Babangida, le "génie du mal", veut revenir au pouv

Message par Combat » 11 Nov 2006, 18:02

LAGOS (AFP) - samedi 11 novembre 2006 - 12h51 - Il s'est qualifié lui-même un jour de "génie du mal", la presse l'a surnommé "Maradona" pour son art consommé de dribbler ses adversaires: l'ancien dictateur militaire nigérian Ibrahim Badamasi Babangida, alias IBB, veut reconquérir en 2007 le fauteuil présidentiel qu'il avait occupé de 1985 à 1993.
A 65 ans, le général-président en retraite a décidé de briguer l'investiture de son parti, le PDP (au pouvoir) pour succéder à un autre général, Olusegun Obasanjo, revenu en civil à la présidence en 1999 et qui se retirera en mai après deux mandats consécutifs.

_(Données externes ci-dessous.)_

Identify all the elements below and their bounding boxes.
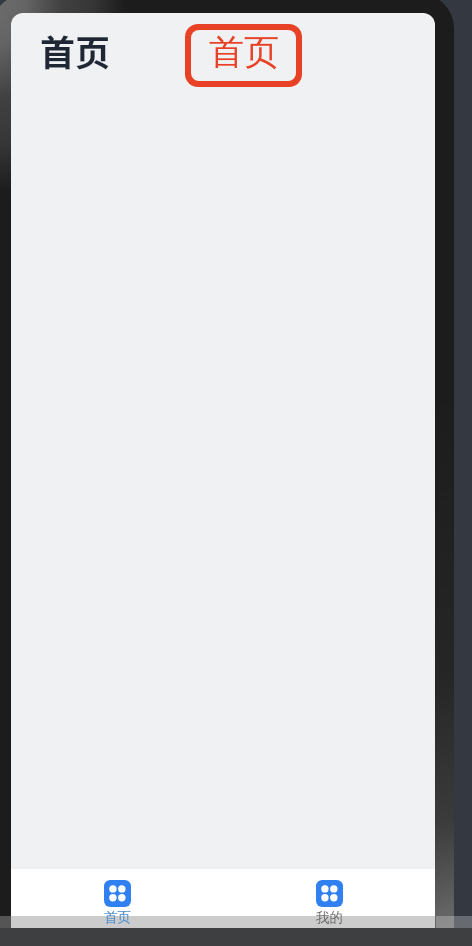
button[interactable]: 我的 bbox=[223, 869, 435, 928]
staticText: 首页 bbox=[209, 30, 279, 74]
button[interactable]: 首页 bbox=[11, 869, 223, 928]
staticText: 我的 bbox=[316, 909, 343, 926]
button[interactable]: 首页 bbox=[185, 24, 302, 87]
staticText: 首页 bbox=[104, 909, 131, 926]
staticText: 首页 bbox=[40, 25, 111, 76]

Très riche et toujours puissant, IBB, un musulman haoussa de l'Etat du Niger (centre-nord), est sans doute l'un de ceux dont le passage à la tête du pays a été le plus marquant et le plus sujet à controverse depuis l'indépendance, en 1960. Il reste en tout cas aujourd'hui le plus pur exemple nigérian du "politicien-soldat".

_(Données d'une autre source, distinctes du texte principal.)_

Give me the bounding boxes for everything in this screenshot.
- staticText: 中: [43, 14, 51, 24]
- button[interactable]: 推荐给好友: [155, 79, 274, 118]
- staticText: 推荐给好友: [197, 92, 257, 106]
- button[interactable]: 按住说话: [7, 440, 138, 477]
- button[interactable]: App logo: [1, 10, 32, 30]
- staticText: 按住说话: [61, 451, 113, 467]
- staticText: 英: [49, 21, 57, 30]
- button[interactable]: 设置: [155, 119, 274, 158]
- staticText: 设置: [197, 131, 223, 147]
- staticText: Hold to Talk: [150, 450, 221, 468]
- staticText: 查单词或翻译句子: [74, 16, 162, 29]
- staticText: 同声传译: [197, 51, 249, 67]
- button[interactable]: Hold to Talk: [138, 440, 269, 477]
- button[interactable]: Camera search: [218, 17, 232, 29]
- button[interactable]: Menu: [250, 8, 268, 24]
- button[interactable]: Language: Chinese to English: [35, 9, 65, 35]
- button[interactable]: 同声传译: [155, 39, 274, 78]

Ce militaire formé en Grande-Bretagne, en Inde et aux Etats-Unis était arrivé au pouvoir à 44 ans en août 1985 par un coup d'Etat sans effusion de sang contre le général Muhammadu Buhari. Il l'a quitté huit ans plus tard, après une interminable transition, deux mois après avoir annulé la présidentielle remportée par un riche homme d'affaires, magnat de la presse, Moshood Abiola.

Pour mesurer son influence treize ans plus tard, il suffit de regarder la liste des invités qui se sont pressés récemment au mariage de sa fille: 20.000 personnes, des anciens chefs d'Etat, 31 gouverneurs d'Etats de la fédération nigériane sur 36, 132 députés nationaux...

Inutile de dire qu'il a aujourd'hui beaucoup d'obligés dans le monde des affaires et des "parrains" de la politique. Sous son règne, de nombreux Nigérians, mais aussi des Libanais, des Israéliens et des Indiens se sont retrouvés millionnaires du jour au lendemain.

"Je peux mourir pour lui", assurait récemment dans les médias Alex Akinyele, son ancien ministre de l'Information.

Ses détracteurs soulignent que l'ère IBB a été marquée par une corruption effrénée, et l'accusent d'avoir dilapidé ou volé quelque 12 milliards de pétrodollars dans les caisses du pays, le 6ème exportateur mondial d'or noir.

Son fils a été brièvement interpellé en août dernier par la Commission anti-corruption, soupçonné de malversations.

"Si Dieu était nigérian, Babangida aurait essayé de le soudoyer", selon le mot d'un éditorialiste. "Il a érigé la culture de corruption en marque du génie national", commentait un autre il y a quelques années.

Une chose est sûre, depuis qu'il est en politique, IBB ne fait jamais les choses à moitié. "Mr Courage", comme l'ont surnommé ses camarades de promotion de l'Académie militaire de Zaria, dans l'Etat de Kaduna (nord), a par exemple bravé en 1986 un gros risque d'impopularité en mettant en oeuvre un plan d'ajustement structurel dicté par le FMI et la Banque Mondiale.

Pour se maintenir au pouvoir et museler toute contestation civile ou militaire, il n'a pas hésité à faire arrêter des centaines de civils. Il a même fait fusiller un vieil ami, le général Mamman Vatsa, avec des dizaines de militaires qu'il soupçonnait de préparer un putsch.

Il a encore fait exécuter des dizaines de civils et de militaires après une tentative ratée de coup d'Etat, en avril 1990.

Autre tache sur son blason: l'assassinat, un an et deux mois après son arrivée au pouvoir, du rédacteur en chef de l'hebdomadaire Newswatch, Dele Giwa.

IBB a également marqué de son empreinte l'histoire du pays en créant en 1991 neuf nouveaux Etats dans la fédération, et en instituant un système de partis à l'américaine avec seulement deux formations, une pour le pouvoir, une pour l'opposition.

Alors que le pays s'apprête à vivre la première transition entre civils de son histoire, la tentative de retour de l'ex-dictateur, qui se pose en homme nouveau, en dit long sur le poids de l'institution militaire au Nigeria, et sur la fragilité de l'expérience démocratique du pays.